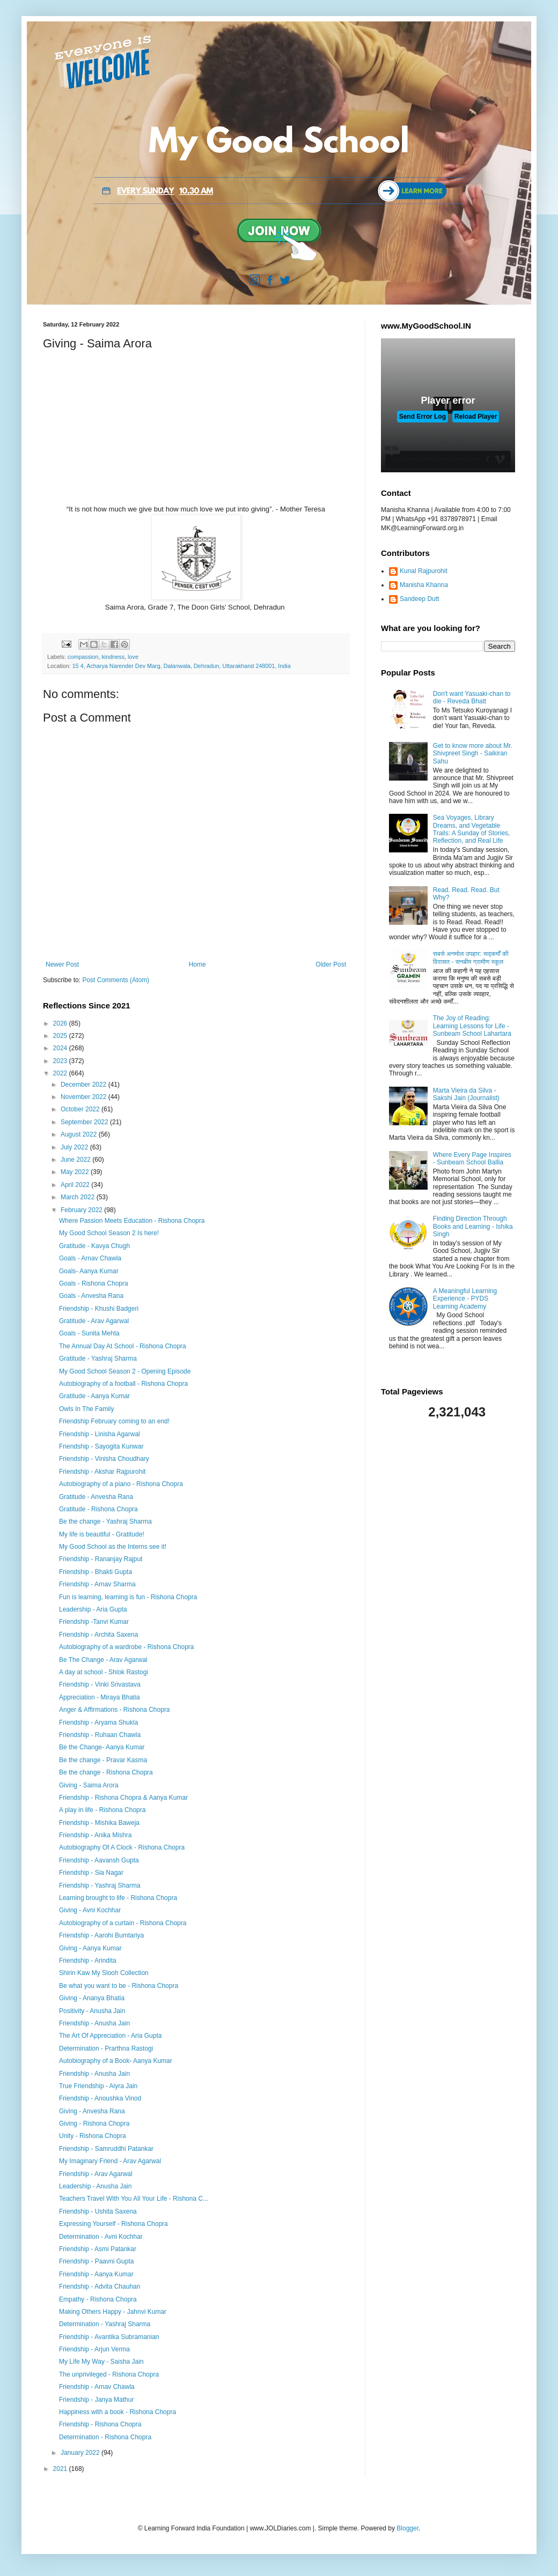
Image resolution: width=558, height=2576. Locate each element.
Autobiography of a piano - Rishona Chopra (121, 1484)
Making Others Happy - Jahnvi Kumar (112, 2311)
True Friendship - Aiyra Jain (98, 2086)
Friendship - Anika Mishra (95, 1835)
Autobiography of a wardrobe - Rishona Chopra (126, 1647)
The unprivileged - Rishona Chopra (109, 2374)
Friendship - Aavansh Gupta (99, 1860)
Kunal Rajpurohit (423, 571)
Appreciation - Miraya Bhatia (99, 1697)
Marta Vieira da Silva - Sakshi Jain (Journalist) (466, 1094)
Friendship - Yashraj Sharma (100, 1885)
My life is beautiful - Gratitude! (101, 1534)
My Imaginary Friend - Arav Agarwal (110, 2161)
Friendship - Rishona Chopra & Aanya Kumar (123, 1797)
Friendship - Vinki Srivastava (100, 1684)
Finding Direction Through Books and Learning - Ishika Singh (473, 1226)
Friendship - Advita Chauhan (99, 2286)
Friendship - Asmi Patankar (97, 2249)
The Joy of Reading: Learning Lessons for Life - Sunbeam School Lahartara (472, 1025)
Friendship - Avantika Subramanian (109, 2337)
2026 (61, 1023)
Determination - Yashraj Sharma (104, 2324)
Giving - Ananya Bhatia (91, 1998)
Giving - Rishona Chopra (94, 2123)
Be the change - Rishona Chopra (106, 1772)
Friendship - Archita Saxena (98, 1634)
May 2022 (76, 1172)
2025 (61, 1036)
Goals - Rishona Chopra (93, 1283)
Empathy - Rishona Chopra (98, 2299)
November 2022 (84, 1097)
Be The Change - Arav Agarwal (103, 1660)
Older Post (330, 964)
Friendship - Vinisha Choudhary (104, 1459)
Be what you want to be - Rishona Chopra (118, 1985)
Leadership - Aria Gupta (93, 1609)
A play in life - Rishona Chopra (102, 1810)
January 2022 (81, 2452)
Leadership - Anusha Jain (95, 2186)
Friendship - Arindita (87, 1960)
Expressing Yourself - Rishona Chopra (113, 2224)
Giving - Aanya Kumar (90, 1948)
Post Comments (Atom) (115, 980)
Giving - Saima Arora (89, 1785)
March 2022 (79, 1197)
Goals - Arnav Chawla (90, 1258)
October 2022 (81, 1109)
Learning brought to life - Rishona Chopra (118, 1898)
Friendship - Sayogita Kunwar (101, 1446)
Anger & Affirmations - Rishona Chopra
◆ ◆ ◆ ◆ ◆ ◆ ◆
■ WHAT TO WORK ON: From the listing above, repeat exactly the lines starting at the line that includes "Appreciation - Miraya Bhatia (99, 1697)" and ending at the line that includes "Friendship - Vinki Srivastava (100, 1684)", with nothing outside that span.

■ OUTPUT FOR THIS TASK:
Appreciation - Miraya Bhatia (99, 1697)
Marta Vieira da Silva - Sakshi Jain (Journalist) (466, 1094)
Friendship - Yashraj Sharma (100, 1885)
My life is beautiful - Gratitude! (101, 1534)
My Imaginary Friend - Arav Agarwal (110, 2161)
Friendship - Rishona Chopra & Aanya Kumar (123, 1797)
Friendship - Vinki Srivastava (100, 1684)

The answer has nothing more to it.